* _PROBLEM REQUIREMENTS_: Could you repeat every line below exactly, skipping the images?

*****

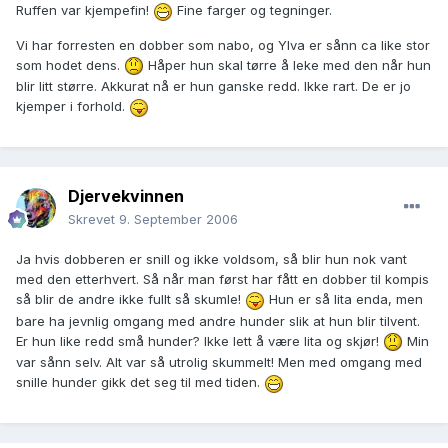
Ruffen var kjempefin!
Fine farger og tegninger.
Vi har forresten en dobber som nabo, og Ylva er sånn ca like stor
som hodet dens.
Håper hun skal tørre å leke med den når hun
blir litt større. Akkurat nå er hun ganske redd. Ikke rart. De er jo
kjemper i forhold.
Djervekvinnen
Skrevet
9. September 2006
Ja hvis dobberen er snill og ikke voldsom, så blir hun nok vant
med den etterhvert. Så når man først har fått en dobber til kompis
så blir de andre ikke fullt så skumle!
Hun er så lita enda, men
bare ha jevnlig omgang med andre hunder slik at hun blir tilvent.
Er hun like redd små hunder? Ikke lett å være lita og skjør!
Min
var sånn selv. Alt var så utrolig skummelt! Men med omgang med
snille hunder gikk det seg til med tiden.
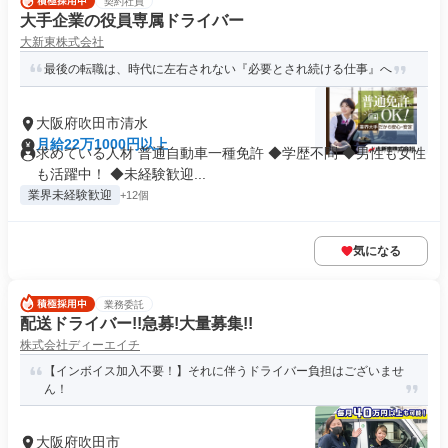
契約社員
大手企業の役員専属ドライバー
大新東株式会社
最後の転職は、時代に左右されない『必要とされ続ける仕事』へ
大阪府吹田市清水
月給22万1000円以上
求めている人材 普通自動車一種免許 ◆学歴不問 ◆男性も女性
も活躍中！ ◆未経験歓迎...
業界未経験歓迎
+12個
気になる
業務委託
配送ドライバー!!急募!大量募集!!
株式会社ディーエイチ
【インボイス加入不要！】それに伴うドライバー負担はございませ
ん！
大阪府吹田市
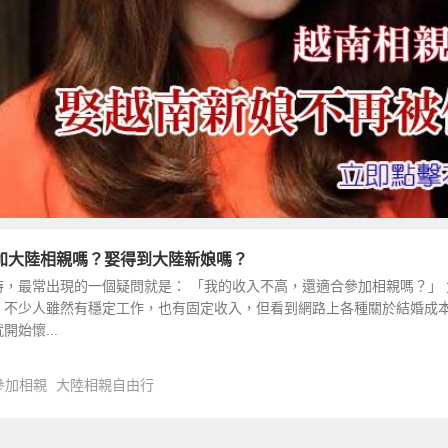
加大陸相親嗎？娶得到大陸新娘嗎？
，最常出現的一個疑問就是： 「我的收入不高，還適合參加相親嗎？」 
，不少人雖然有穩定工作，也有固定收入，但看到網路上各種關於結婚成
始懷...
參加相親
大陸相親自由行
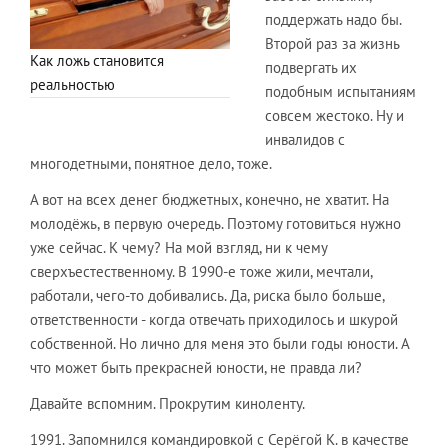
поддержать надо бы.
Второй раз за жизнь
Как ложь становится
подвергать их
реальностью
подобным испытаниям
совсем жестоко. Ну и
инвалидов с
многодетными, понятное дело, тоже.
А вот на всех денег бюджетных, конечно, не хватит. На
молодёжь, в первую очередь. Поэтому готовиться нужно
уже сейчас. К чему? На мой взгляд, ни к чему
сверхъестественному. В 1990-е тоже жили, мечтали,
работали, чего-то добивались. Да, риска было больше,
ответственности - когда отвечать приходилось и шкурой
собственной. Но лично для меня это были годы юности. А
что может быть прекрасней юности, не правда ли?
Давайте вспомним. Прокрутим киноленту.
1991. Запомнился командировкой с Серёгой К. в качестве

*****

* _WRITTEN SOLUTION_:
Ruffen var kjempefin!
Fine farger og tegninger.
Vi har forresten en dobber som nabo, og Ylva er sånn ca like stor
som hodet dens.
Håper hun skal tørre å leke med den når hun
blir litt større. Akkurat nå er hun ganske redd. Ikke rart. De er jo
kjemper i forhold.
Djervekvinnen
Skrevet
9. September 2006
Ja hvis dobberen er snill og ikke voldsom, så blir hun nok vant
med den etterhvert. Så når man først har fått en dobber til kompis
så blir de andre ikke fullt så skumle!
Hun er så lita enda, men
bare ha jevnlig omgang med andre hunder slik at hun blir tilvent.
Er hun like redd små hunder? Ikke lett å være lita og skjør!
Min
var sånn selv. Alt var så utrolig skummelt! Men med omgang med
snille hunder gikk det seg til med tiden.
契約社員
大手企業の役員専属ドライバー
大新東株式会社
最後の転職は、時代に左右されない『必要とされ続ける仕事』へ
大阪府吹田市清水
月給22万1000円以上
求めている人材 普通自動車一種免許 ◆学歴不問 ◆男性も女性
も活躍中！ ◆未経験歓迎...
業界未経験歓迎
+12個
気になる
業務委託
配送ドライバー!!急募!大量募集!!
株式会社ディーエイチ
【インボイス加入不要！】それに伴うドライバー負担はございませ
ん！
大阪府吹田市
加大陸相親嗎？娶得到大陸新娘嗎？
，最常出現的一個疑問就是： 「我的收入不高，還適合參加相親嗎？」 
，不少人雖然有穩定工作，也有固定收入，但看到網路上各種關於結婚成
始懷...
參加相親
大陸相親自由行
поддержать надо бы.
Второй раз за жизнь
Как ложь становится
подвергать их
реальностью
подобным испытаниям
совсем жестоко. Ну и
инвалидов с
многодетными, понятное дело, тоже.
А вот на всех денег бюджетных, конечно, не хватит. На
молодёжь, в первую очередь. Поэтому готовиться нужно
уже сейчас. К чему? На мой взгляд, ни к чему
сверхъестественному. В 1990-е тоже жили, мечтали,
работали, чего-то добивались. Да, риска было больше,
ответственности - когда отвечать приходилось и шкурой
собственной. Но лично для меня это были годы юности. А
что может быть прекрасней юности, не правда ли?
Давайте вспомним. Прокрутим киноленту.
1991. Запомнился командировкой с Серёгой К. в качестве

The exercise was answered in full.